Bauxite

The Bauxite Museum
The Bauxite Museum

Bauxite

“The town that aluminum built;” “the Aluminum Capital of the World;” “the definitive company town in its heyday:” these all describe the central Arkansas community of Bauxite. According to Ernie Deane's “Arkansas Place Names,” the Pittsburg Reduction Company is credited as founder of the town named for the famous ore in 1907, though the General Bauxite Company had opened a mine and plant a few years earlier in 1897. The mining industry is gone today but the town remains a thriving community. At the peak of mining, Bauxite had more than 7,000 residents who lived and worked there. Most of the company town no longer exists except for the community center.

Today the community center houses the Bauxite Museum, dedicated to the history of the town and the industry that built it. Displays at the museum cover three decades, from the 1920s through the 1950s, and deal with such topics as family/community, the mining industry, the area's ethnic diversity, military heritage, school days and sports. One of the most unusual and popular exhibits is what is known as "Bauxite Teeth," a problem that affected both workers and residents in the early days of mining. Though the local water stained teeth an unpleasant brown, doctors found the “Bauxite Teeth” to have harder enamel and be healthier than normal.

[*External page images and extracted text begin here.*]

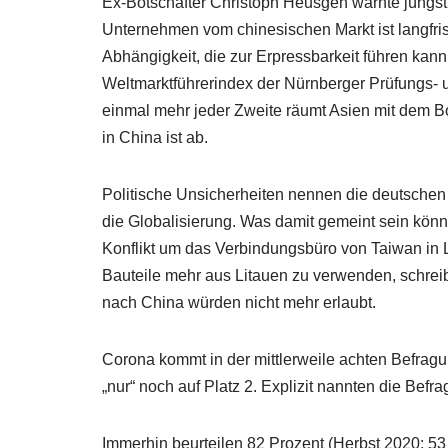
Ex-Botschafter Christoph Heusgen warnte jüngst i
Unternehmen vom chinesischen Markt ist langfristi
Abhängigkeit, die zur Erpressbarkeit führen kan
Weltmarktführerindex der Nürnberger Prüfungs-
einmal mehr jeder Zweite räumt Asien mit dem 
in China ist ab.
Politische Unsicherheiten nennen die deutschen W
die Globalisierung. Was damit gemeint sein könnt
Konflikt um das Verbindungsbüro von Taiwan in 
Bauteile mehr aus Litauen zu verwenden, schreib
nach China würden nicht mehr erlaubt.
Corona kommt in der mittlerweile achten Befragu
„nur“ noch auf Platz 2. Explizit nannten die Be
Immerhin beurteilen 82 Prozent (Herbst 2020: 53 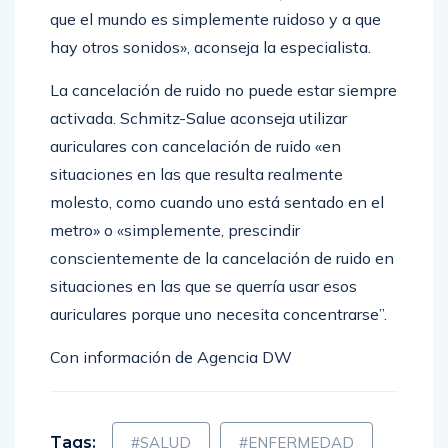
que el mundo es simplemente ruidoso y a que
hay otros sonidos», aconseja la especialista.
La cancelación de ruido no puede estar siempre
activada. Schmitz-Salue aconseja utilizar
auriculares con cancelación de ruido «en
situaciones en las que resulta realmente
molesto, como cuando uno está sentado en el
metro» o «simplemente, prescindir
conscientemente de la cancelación de ruido en
situaciones en las que se querría usar esos
auriculares porque uno necesita concentrarse”.
Con información de Agencia DW
Tags:
#SALUD
#ENFERMEDAD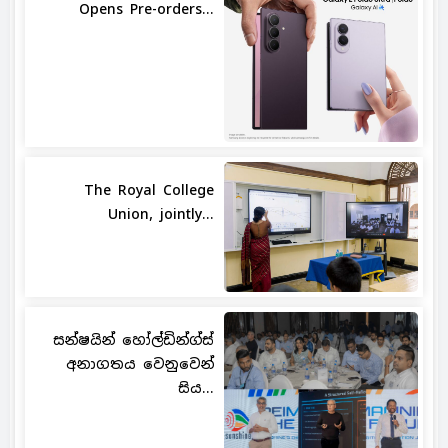
Opens Pre-orders...
The Royal College
Union, jointly...
සන්ෂයින් හෝල්ඩින්ග්ස්
අනාගතය වෙනුවෙන්
සිය...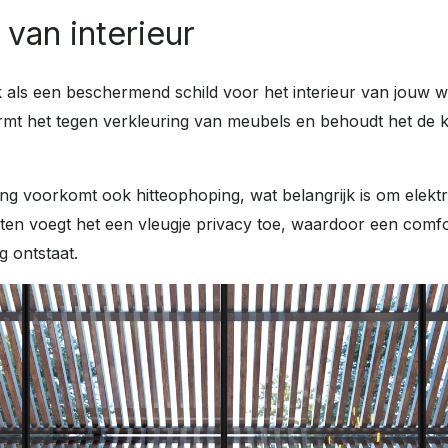
van interieur
 als een beschermend schild voor het interieur van jouw w
rmt het tegen verkleuring van meubels en behoudt het de kw
g voorkomt ook hitteophoping, wat belangrijk is om elekt
ten voegt het een vleugje privacy toe, waardoor een comf
 ontstaat.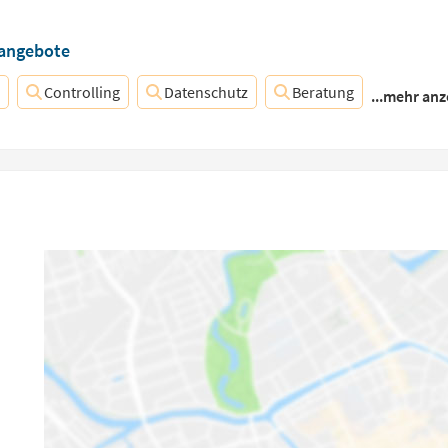
nangebote
Controlling
Datenschutz
Beratung
...mehr anz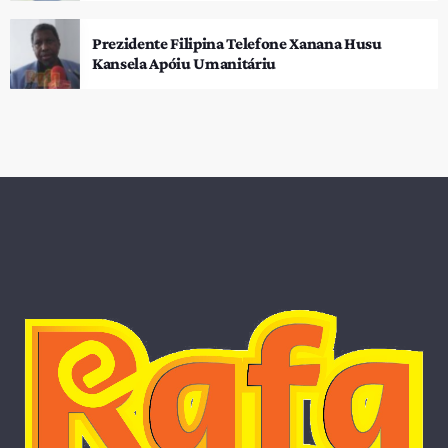
Prezidente Filipina Telefone Xanana Husu
Kansela Apóiu Umanitáriu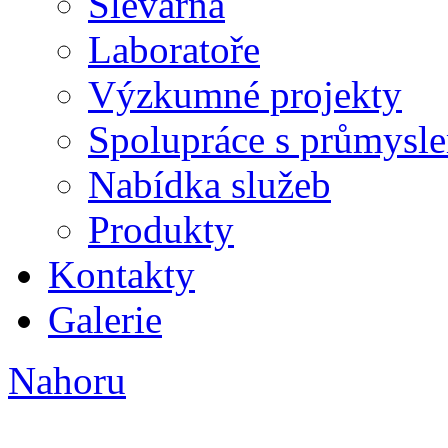
Slévárna
Laboratoře
Výzkumné projekty
Spolupráce s průmysl
Nabídka služeb
Produkty
Kontakty
Galerie
Nahoru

Other ways Bauxite honors its heritage is the naming of the high school athletic teams – “The Miners” -- while two main thoroughfares are named Alcoa and Reynolds after the major aluminum producers who mined there during the prime days of the industry. The ore also serves as the official state rock which is hard enough to have been used in various types of construction. It was used in 1887 to surface the road from Sweet Home to Little Rock. And in 1893 residents of the next-door-neighbor town of Benton used the then unknown substance to build a home for Dr. Gann in lieu of payment for bills. The solid structure still stands and houses the Gann Museum of Saline County.